INFORMATION PROVIDED below:

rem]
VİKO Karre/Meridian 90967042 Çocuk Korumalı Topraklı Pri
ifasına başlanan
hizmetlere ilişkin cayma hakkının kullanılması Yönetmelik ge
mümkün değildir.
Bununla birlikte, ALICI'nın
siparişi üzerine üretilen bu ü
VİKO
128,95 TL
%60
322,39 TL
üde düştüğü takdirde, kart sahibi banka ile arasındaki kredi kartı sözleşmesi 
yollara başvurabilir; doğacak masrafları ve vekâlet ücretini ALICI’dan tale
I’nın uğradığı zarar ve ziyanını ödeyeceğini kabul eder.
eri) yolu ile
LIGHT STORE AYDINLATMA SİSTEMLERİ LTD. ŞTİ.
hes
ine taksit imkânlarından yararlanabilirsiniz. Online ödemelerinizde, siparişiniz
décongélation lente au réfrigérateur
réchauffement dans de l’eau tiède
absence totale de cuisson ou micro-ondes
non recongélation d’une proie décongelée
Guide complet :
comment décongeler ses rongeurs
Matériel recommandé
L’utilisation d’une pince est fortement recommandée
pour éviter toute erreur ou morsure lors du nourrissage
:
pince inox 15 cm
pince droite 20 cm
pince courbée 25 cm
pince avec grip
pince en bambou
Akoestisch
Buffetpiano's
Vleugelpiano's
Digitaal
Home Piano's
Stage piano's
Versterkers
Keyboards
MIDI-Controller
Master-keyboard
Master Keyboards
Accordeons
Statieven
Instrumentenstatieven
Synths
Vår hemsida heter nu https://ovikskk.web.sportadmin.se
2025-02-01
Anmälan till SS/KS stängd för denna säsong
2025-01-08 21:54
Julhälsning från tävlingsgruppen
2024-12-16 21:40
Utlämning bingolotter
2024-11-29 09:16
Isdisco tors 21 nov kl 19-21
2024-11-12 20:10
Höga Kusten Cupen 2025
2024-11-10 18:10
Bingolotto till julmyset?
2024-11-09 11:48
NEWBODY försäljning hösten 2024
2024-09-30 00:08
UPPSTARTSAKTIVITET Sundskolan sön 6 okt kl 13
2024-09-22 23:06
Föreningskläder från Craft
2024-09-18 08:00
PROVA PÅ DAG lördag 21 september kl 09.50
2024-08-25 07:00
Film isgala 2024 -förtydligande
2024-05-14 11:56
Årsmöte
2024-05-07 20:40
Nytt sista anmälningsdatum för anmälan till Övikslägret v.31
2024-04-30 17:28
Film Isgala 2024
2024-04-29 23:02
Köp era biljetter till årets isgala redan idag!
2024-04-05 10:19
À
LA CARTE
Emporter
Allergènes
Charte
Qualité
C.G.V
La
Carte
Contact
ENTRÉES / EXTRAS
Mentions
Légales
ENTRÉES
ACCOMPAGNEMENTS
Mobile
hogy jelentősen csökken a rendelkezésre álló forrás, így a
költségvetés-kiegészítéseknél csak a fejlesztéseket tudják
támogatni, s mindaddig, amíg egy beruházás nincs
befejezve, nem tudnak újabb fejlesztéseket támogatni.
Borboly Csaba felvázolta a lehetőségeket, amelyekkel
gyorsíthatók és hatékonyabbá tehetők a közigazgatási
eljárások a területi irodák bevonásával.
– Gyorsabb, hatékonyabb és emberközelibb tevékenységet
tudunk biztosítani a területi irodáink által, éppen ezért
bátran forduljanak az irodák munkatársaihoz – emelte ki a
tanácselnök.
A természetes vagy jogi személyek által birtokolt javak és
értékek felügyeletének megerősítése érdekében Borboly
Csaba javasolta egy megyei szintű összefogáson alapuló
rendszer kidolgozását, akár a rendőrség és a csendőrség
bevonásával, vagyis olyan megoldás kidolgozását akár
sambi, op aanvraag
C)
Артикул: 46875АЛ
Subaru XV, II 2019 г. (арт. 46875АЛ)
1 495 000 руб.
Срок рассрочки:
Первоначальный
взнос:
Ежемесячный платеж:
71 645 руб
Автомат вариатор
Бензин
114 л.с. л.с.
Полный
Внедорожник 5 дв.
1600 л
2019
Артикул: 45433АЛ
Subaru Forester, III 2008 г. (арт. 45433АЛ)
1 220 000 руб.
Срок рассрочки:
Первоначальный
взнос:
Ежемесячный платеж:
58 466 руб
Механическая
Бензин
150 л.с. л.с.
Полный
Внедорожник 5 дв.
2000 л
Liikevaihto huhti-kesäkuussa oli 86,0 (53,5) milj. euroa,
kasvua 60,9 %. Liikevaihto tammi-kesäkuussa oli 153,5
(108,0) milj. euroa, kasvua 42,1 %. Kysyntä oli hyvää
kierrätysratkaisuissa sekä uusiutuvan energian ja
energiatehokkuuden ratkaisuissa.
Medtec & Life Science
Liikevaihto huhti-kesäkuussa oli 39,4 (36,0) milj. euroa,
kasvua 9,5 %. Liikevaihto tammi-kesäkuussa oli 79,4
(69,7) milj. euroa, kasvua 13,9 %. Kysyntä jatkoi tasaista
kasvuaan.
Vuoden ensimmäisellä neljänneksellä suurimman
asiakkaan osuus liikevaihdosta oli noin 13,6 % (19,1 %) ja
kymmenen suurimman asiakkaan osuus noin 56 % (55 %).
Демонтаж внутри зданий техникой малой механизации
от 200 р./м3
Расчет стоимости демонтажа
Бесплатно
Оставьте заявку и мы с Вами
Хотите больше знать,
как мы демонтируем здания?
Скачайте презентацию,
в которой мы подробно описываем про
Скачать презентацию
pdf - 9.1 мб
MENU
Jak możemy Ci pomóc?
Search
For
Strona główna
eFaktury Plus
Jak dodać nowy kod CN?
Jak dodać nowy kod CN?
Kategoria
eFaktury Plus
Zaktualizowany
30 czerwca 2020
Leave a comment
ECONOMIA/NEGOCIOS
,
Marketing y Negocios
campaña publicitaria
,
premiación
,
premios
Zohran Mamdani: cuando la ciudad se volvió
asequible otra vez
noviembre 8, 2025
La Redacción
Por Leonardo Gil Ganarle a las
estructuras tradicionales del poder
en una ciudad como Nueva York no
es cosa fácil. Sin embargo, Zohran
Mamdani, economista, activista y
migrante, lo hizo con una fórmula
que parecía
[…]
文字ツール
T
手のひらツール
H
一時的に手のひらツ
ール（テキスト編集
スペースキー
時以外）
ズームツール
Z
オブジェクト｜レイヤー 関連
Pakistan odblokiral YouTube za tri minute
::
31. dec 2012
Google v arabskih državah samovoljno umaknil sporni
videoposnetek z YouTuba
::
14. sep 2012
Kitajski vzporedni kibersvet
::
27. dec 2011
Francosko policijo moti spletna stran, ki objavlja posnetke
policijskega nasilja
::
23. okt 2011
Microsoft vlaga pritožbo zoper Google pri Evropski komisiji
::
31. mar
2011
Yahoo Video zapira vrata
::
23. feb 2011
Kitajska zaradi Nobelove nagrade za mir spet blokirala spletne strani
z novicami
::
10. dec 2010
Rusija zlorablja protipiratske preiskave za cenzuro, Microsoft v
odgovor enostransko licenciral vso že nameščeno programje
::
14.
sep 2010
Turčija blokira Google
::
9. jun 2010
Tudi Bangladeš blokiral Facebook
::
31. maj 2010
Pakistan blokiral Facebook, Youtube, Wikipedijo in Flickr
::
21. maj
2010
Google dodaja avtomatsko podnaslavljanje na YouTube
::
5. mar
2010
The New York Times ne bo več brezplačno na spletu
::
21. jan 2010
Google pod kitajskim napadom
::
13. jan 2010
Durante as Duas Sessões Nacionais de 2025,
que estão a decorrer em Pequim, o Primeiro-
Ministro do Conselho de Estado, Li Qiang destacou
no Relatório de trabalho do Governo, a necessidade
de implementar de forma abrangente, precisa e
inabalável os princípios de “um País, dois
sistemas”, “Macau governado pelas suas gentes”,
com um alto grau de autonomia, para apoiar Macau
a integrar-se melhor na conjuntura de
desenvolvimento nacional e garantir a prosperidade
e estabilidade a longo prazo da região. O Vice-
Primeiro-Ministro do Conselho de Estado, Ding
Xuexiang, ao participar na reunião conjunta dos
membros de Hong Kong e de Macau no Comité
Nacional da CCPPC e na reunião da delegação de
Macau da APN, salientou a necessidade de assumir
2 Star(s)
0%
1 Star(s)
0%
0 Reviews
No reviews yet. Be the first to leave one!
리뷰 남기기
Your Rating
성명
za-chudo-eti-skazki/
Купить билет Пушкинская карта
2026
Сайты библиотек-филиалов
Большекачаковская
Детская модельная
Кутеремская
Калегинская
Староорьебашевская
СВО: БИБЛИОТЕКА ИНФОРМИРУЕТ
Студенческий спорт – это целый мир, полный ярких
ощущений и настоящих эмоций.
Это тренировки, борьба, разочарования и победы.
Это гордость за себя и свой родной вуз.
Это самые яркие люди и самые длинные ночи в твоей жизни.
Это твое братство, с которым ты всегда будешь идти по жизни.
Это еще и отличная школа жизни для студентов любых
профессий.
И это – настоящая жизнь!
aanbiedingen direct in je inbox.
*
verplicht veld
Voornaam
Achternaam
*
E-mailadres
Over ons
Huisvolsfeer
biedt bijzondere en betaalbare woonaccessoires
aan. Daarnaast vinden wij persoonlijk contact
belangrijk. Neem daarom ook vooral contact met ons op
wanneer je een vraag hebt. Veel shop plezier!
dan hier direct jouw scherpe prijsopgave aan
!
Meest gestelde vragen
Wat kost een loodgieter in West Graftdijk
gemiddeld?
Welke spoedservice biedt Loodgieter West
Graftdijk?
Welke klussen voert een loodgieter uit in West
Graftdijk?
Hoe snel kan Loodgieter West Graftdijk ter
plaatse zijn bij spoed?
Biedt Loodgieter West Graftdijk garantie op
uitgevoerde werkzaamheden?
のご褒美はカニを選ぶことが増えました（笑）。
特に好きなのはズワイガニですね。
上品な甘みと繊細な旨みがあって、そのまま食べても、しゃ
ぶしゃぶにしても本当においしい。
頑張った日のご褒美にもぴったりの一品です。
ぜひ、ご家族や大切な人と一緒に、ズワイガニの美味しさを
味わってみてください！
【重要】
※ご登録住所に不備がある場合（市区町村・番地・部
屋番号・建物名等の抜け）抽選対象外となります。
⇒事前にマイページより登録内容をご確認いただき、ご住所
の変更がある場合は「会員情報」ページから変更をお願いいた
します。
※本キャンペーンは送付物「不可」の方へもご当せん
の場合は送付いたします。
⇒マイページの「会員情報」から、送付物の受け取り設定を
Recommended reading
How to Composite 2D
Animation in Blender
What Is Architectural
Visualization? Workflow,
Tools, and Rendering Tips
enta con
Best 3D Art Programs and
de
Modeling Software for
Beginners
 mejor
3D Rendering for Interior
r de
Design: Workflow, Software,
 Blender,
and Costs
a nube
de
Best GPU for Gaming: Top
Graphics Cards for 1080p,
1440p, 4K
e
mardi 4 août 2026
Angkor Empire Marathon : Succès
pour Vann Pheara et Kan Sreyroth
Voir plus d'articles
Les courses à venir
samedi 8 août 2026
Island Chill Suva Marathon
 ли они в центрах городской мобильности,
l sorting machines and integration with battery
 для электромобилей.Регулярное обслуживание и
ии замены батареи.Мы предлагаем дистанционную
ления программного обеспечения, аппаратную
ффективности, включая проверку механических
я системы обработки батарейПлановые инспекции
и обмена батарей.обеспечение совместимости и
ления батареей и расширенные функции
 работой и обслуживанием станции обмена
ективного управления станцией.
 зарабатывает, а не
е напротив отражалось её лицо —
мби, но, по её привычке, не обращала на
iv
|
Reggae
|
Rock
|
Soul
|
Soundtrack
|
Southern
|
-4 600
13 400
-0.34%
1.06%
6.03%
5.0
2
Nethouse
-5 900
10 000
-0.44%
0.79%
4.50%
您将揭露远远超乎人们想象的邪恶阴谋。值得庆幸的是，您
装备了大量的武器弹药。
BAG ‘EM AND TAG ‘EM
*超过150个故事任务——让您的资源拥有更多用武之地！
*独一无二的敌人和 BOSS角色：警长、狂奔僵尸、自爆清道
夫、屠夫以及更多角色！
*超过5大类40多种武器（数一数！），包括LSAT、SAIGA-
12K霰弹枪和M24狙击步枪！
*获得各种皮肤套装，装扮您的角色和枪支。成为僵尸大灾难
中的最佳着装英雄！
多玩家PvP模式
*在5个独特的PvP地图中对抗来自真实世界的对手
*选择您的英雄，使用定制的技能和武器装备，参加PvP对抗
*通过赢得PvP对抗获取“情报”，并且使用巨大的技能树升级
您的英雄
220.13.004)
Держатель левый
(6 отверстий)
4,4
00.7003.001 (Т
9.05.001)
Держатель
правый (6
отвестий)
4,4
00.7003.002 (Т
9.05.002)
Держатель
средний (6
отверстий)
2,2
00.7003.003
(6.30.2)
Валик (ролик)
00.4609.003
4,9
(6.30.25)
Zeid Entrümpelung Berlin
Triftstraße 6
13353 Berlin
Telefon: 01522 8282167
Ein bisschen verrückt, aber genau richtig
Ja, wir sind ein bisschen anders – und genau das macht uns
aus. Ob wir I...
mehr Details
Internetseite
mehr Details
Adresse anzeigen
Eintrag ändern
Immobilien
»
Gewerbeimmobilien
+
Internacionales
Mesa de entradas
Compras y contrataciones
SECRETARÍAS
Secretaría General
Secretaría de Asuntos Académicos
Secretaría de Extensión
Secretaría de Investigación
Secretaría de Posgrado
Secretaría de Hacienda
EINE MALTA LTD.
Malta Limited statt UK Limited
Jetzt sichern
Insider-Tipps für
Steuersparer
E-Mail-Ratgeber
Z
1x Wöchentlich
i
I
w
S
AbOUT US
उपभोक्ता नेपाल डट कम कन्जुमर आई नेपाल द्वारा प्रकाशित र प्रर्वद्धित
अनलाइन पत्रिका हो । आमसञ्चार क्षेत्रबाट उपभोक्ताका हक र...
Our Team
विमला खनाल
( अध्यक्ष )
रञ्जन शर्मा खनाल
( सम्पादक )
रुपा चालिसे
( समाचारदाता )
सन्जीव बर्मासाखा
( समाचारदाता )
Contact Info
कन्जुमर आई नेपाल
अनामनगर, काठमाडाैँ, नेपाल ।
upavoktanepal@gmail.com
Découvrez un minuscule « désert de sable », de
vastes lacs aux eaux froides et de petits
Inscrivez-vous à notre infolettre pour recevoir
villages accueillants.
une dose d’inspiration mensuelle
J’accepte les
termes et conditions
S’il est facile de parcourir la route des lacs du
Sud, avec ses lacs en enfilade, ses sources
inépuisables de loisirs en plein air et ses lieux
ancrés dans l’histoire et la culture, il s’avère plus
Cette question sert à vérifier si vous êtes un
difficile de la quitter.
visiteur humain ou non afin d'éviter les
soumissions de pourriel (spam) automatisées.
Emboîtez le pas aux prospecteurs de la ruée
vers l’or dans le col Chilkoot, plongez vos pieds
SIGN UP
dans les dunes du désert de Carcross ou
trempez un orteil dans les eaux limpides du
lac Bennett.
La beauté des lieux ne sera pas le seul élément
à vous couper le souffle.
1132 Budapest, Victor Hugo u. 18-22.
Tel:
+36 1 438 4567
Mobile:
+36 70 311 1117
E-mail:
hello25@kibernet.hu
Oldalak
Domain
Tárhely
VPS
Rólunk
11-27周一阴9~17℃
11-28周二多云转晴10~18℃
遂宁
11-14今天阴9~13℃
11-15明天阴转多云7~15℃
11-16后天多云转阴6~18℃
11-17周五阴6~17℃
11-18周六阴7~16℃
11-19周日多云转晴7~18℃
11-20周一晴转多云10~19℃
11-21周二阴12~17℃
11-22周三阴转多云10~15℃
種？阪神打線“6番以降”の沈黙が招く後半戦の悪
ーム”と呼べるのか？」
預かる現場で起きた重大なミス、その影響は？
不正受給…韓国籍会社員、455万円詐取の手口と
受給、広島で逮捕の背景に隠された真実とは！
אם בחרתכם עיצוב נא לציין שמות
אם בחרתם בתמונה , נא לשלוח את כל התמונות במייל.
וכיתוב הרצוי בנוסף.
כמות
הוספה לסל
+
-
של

End of INFORMATION PROVIDED.

▸ WHAT YOU NEED TO DO
Would you print exactly and only the lines of the material above that run from the line with "Ministro do Conselho de Estado, Li" through the line with "governado pelas suas", both included?

▸ EXPECTED ANSWER
Ministro do Conselho de Estado, Li Qiang destacou
no Relatório de trabalho do Governo, a necessidade
de implementar de forma abrangente, precisa e
inabalável os princípios de “um País, dois
sistemas”, “Macau governado pelas suas gentes”,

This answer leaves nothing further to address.